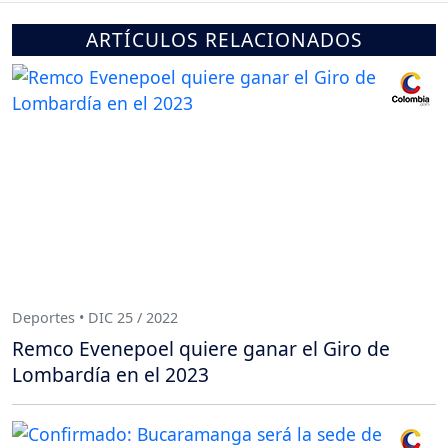
ARTÍCULOS RELACIONADOS
Deportes • DIC 25 / 2022
Remco Evenepoel quiere ganar el Giro de
Lombardía en el 2023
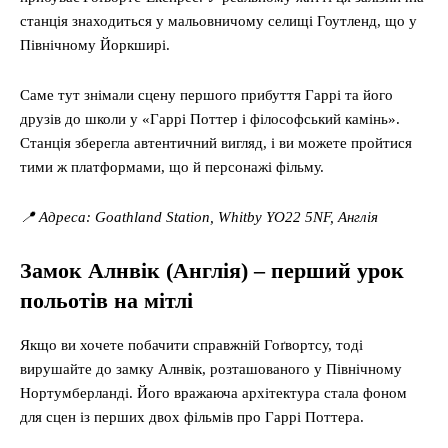
станція знаходиться у мальовничому селищі Гоутленд, що у
Північному Йоркширі.
Саме тут знімали сцену першого прибуття Гаррі та його
друзів до школи у «Гаррі Поттер і філософський камінь».
Станція зберегла автентичний вигляд, і ви можете пройтися
тими ж платформами, що й персонажі фільму.
📍 Адреса: Goathland Station, Whitby YO22 5NF, Англія
Замок Алнвік (Англія) – перший урок
польотів на мітлі
Якщо ви хочете побачити справжній Гоґвортсу, тоді
вирушайте до замку Алнвік, розташованого у Північному
Нортумберланді. Його вражаюча архітектура стала фоном
для сцен із перших двох фільмів про Гаррі Поттера.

----

*Exercise prompt*
Each line of the entries above that includes the string "Гаррі" should be copied out.

*Reply to the exercise*
Саме тут знімали сцену першого прибуття Гаррі та його
друзів до школи у «Гаррі Поттер і філософський камінь».
для сцен із перших двох фільмів про Гаррі Поттера.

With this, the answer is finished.